State how many lines of the records include the word "שלישיים"; the reply is that number alone.

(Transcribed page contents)

****************************************

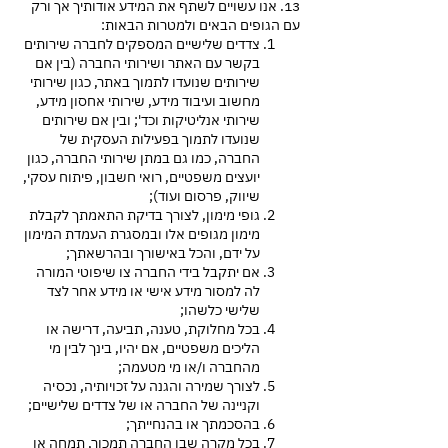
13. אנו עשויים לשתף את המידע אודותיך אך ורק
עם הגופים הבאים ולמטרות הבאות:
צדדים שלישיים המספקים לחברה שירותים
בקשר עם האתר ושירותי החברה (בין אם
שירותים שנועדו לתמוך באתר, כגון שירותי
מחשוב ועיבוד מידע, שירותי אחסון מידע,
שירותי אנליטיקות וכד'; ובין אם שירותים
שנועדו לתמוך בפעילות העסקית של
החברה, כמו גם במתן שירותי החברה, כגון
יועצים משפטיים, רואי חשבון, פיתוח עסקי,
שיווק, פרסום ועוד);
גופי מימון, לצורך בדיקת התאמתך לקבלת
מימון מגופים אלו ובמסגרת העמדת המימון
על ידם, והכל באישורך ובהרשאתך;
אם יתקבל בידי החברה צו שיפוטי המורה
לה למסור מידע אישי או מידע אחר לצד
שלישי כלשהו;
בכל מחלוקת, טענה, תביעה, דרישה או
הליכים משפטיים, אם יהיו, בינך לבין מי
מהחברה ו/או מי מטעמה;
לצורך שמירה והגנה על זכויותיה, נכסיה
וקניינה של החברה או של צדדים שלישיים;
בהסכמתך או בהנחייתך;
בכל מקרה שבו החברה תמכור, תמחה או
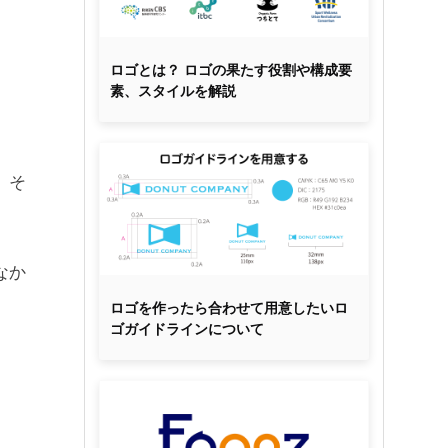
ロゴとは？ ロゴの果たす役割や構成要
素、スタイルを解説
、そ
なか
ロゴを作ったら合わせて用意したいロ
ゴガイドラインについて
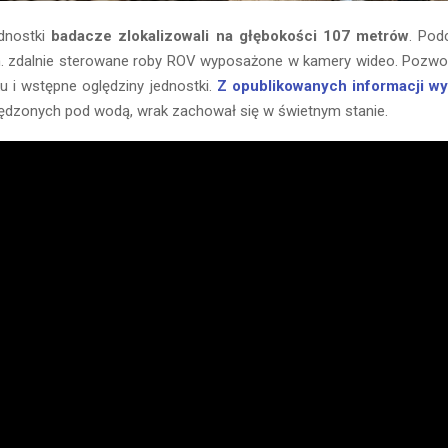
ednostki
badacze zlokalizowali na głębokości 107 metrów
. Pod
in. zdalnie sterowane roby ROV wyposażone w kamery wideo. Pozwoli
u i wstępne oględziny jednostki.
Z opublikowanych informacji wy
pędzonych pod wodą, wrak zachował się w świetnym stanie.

****************************************

● **RESULT OF THE EXERCISE**:
2